- _Prompt_
Would you please set down the lines of the data from the one containing "Apreciez foarte mult faptul că pe" to the final line, exactly and only those?

Dataset entries:

=== Begin Enclosure ===

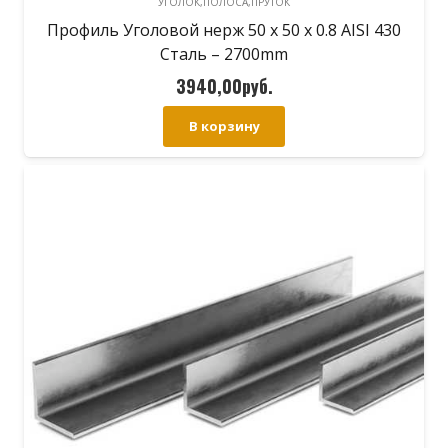
УГОЛОК,ПОЛОСА,ПРУТОК
Профиль Уголовой нерж 50 х 50 х 0.8 AISI 430
Сталь – 2700mm
3940,00
руб.
В корзину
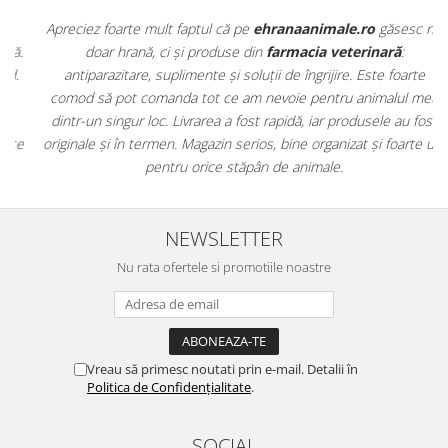
Apreciez foarte mult faptul că pe
ehranaanimale.ro
găsesc nu
.
doar hrană, ci și produse din
farmacia veterinară
:
antiparazitare, suplimente și soluții de îngrijire. Este foarte
comod să pot comanda tot ce am nevoie pentru animalul meu
m
dintr-un singur loc. Livrarea a fost rapidă, iar produsele au fost
e
originale și în termen. Magazin serios, bine organizat și foarte util
t
pentru orice stăpân de animale.
NEWSLETTER
Nu rata ofertele si promotiile noastre
Vreau să primesc noutati prin e-mail. Detalii în
Politica de Confidențialitate
.
SOCIAL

=== End Enclosure ===

- _Exercise answer_
Apreciez foarte mult faptul că pe
ehranaanimale.ro
găsesc nu
.
doar hrană, ci și produse din
farmacia veterinară
:
antiparazitare, suplimente și soluții de îngrijire. Este foarte
comod să pot comanda tot ce am nevoie pentru animalul meu
m
dintr-un singur loc. Livrarea a fost rapidă, iar produsele au fost
e
originale și în termen. Magazin serios, bine organizat și foarte util
t
pentru orice stăpân de animale.
NEWSLETTER
Nu rata ofertele si promotiile noastre
Vreau să primesc noutati prin e-mail. Detalii în
Politica de Confidențialitate
.
SOCIAL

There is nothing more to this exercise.